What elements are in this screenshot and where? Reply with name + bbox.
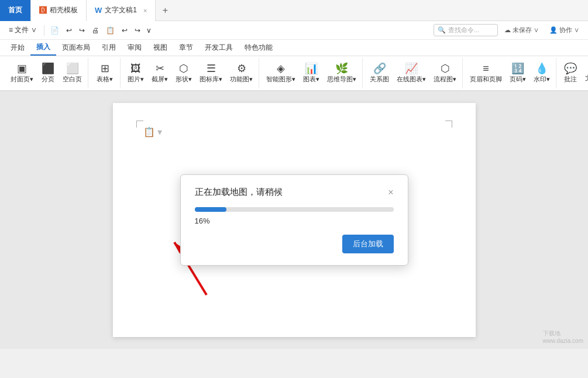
tool-funcimg[interactable]: ⚙ 功能图▾	[226, 59, 256, 87]
smart-icon: ◈	[277, 63, 285, 74]
dialog-wrapper: 正在加载地图，请稍候 × 16% 后台加载	[180, 174, 408, 266]
search-placeholder: 查找命令...	[448, 26, 479, 35]
menu-icon-redo[interactable]: ↪	[76, 25, 88, 36]
tool-screenshot[interactable]: ✂ 截屏▾	[148, 59, 171, 87]
relation-icon: 🔗	[373, 63, 386, 74]
menu-icon-copy[interactable]: 📋	[103, 25, 118, 36]
tool-page-num[interactable]: 🔢 页码▾	[506, 59, 529, 87]
cover-icon: ▣	[17, 63, 27, 74]
pagenum-icon: 🔢	[511, 63, 524, 74]
dialog-close-button[interactable]: ×	[388, 188, 393, 197]
ribbon-tab-start[interactable]: 开始	[5, 40, 30, 55]
watermark-icon: 💧	[535, 63, 548, 74]
tab-home-label: 首页	[8, 5, 22, 15]
tab-doc-close[interactable]: ×	[143, 7, 147, 14]
tab-add-icon: +	[163, 5, 168, 16]
image-icon: 🖼	[130, 63, 141, 74]
tool-online-chart[interactable]: 📈 在线图表▾	[393, 59, 429, 87]
toolbar-group-diagrams: 🔗 关系图 📈 在线图表▾ ⬡ 流程图▾	[364, 58, 463, 88]
tool-watermark[interactable]: 💧 水印▾	[530, 59, 553, 87]
table-icon: ⊞	[101, 63, 109, 74]
iconlib-icon: ☰	[207, 63, 216, 74]
progress-bar-fill	[195, 207, 226, 212]
search-icon: 🔍	[438, 26, 446, 34]
blank-icon: ⬜	[66, 63, 79, 74]
menu-icon-new[interactable]: 📄	[47, 25, 62, 36]
tool-table[interactable]: ⊞ 表格▾	[92, 59, 118, 87]
tool-chart[interactable]: 📊 图表▾	[300, 59, 323, 87]
progress-percent: 16%	[195, 217, 210, 225]
menu-icon-format[interactable]: ↩	[119, 25, 130, 36]
ribbon-tab-ref[interactable]: 引用	[96, 40, 122, 55]
dialog-footer: 后台加载	[195, 235, 394, 253]
ribbon-tab-review[interactable]: 审阅	[122, 40, 147, 55]
menu-icon-expand[interactable]: ∨	[145, 25, 153, 36]
watermark-logo: 下载地www.dazia.com	[543, 329, 583, 344]
online-chart-icon: 📈	[405, 63, 418, 74]
ribbon-tab-view[interactable]: 视图	[147, 40, 173, 55]
screenshot-icon: ✂	[156, 63, 164, 74]
menu-bar: ≡ 文件 ∨ 📄 ↩ ↪ 🖨 📋 ↩ ↪ ∨ 🔍 查找命令... ☁ 未保存 ∨…	[0, 21, 588, 40]
dialog-title-row: 正在加载地图，请稍候 ×	[195, 187, 394, 198]
title-bar: 首页 🅳 稻壳模板 W 文字文稿1 × +	[0, 0, 588, 21]
tool-flowchart[interactable]: ⬡ 流程图▾	[430, 59, 460, 87]
toolbar-group-cover: ▣ 封面页▾ ⬛ 分页 ⬜ 空白页	[5, 58, 88, 88]
chart-icon: 📊	[305, 63, 318, 74]
tab-doc[interactable]: W 文字文稿1 ×	[87, 0, 156, 21]
tool-shape[interactable]: ⬡ 形状▾	[172, 59, 195, 87]
tab-template[interactable]: 🅳 稻壳模板	[31, 0, 87, 21]
progress-bar-bg	[195, 207, 394, 212]
break-icon: ⬛	[42, 63, 54, 74]
tool-cover-page[interactable]: ▣ 封面页▾	[7, 59, 37, 87]
corner-mark-tl	[136, 121, 143, 128]
menu-sep-1	[44, 25, 44, 36]
ribbon-tab-chapter[interactable]: 章节	[173, 40, 199, 55]
menu-icon-print[interactable]: 🖨	[89, 25, 102, 36]
ribbon-tabs: 开始 插入 页面布局 引用 审阅 视图 章节 开发工具 特色功能	[0, 40, 588, 56]
loading-dialog: 正在加载地图，请稍候 × 16% 后台加载	[180, 174, 408, 266]
corner-mark-tr	[445, 121, 452, 128]
tool-image[interactable]: 🖼 图片▾	[124, 59, 147, 87]
tab-template-label: 稻壳模板	[50, 5, 78, 15]
toolbar: ▣ 封面页▾ ⬛ 分页 ⬜ 空白页 ⊞ 表格▾ 🖼 图片▾ ✂ 截屏▾ ⬡ 形状…	[0, 56, 588, 91]
menu-bar-right: 🔍 查找命令... ☁ 未保存 ∨ 👤 协作 ∨	[434, 24, 583, 36]
menu-icon-undo[interactable]: ↩	[63, 25, 75, 36]
tool-page-break[interactable]: ⬛ 分页	[37, 59, 59, 87]
menu-unsaved[interactable]: ☁ 未保存 ∨	[500, 24, 543, 36]
tool-mindmap[interactable]: 🌿 思维导图▾	[324, 59, 360, 87]
tool-smart-shape[interactable]: ◈ 智能图形▾	[263, 59, 299, 87]
tab-home[interactable]: 首页	[0, 0, 31, 21]
toolbar-group-table: ⊞ 表格▾	[90, 58, 121, 88]
tool-textbox[interactable]: A 文本框▾	[582, 59, 588, 87]
doc-icon: W	[95, 6, 102, 15]
copy-icon: 📋	[106, 26, 115, 35]
menu-file-label: ≡ 文件 ∨	[9, 26, 37, 34]
tool-blank-page[interactable]: ⬜ 空白页	[59, 59, 85, 87]
undo-icon: ↩	[66, 26, 72, 35]
print-icon: 🖨	[92, 26, 99, 35]
doc-page: 📋 ▾ 正在加载地图，请稍候 ×	[113, 103, 476, 337]
search-box[interactable]: 🔍 查找命令...	[434, 24, 498, 36]
menu-file[interactable]: ≡ 文件 ∨	[5, 23, 41, 37]
tool-header-footer[interactable]: ≡ 页眉和页脚	[466, 59, 506, 87]
bg-load-button[interactable]: 后台加载	[342, 235, 394, 253]
mindmap-icon: 🌿	[335, 63, 348, 74]
dialog-overlay: 正在加载地图，请稍候 × 16% 后台加载	[113, 103, 476, 337]
shape-icon: ⬡	[179, 63, 188, 74]
tool-relation[interactable]: 🔗 关系图	[366, 59, 393, 87]
tab-add-button[interactable]: +	[156, 0, 174, 21]
ribbon-tab-layout[interactable]: 页面布局	[56, 40, 96, 55]
comment-icon: 💬	[564, 63, 577, 74]
toolbar-group-text: 💬 批注 A 文本框▾ A 艺	[558, 58, 588, 88]
ribbon-tab-insert[interactable]: 插入	[30, 40, 56, 56]
funcimg-icon: ⚙	[237, 63, 246, 74]
ribbon-tab-dev[interactable]: 开发工具	[199, 40, 239, 55]
menu-icon-more[interactable]: ↪	[132, 25, 143, 36]
format-icon: ↩	[122, 26, 128, 35]
new-icon: 📄	[50, 26, 59, 35]
flowchart-icon: ⬡	[441, 63, 450, 74]
ribbon-tab-special[interactable]: 特色功能	[239, 40, 278, 55]
tool-comment[interactable]: 💬 批注	[560, 59, 581, 87]
tool-iconlib[interactable]: ☰ 图标库▾	[196, 59, 226, 87]
menu-collab[interactable]: 👤 协作 ∨	[545, 24, 583, 36]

● ● ●

* WHAT TO PRODUCE:
In the material above, how many lines include the string "flowchart"? State the number alone.

* RESULT OF THE TASK:
2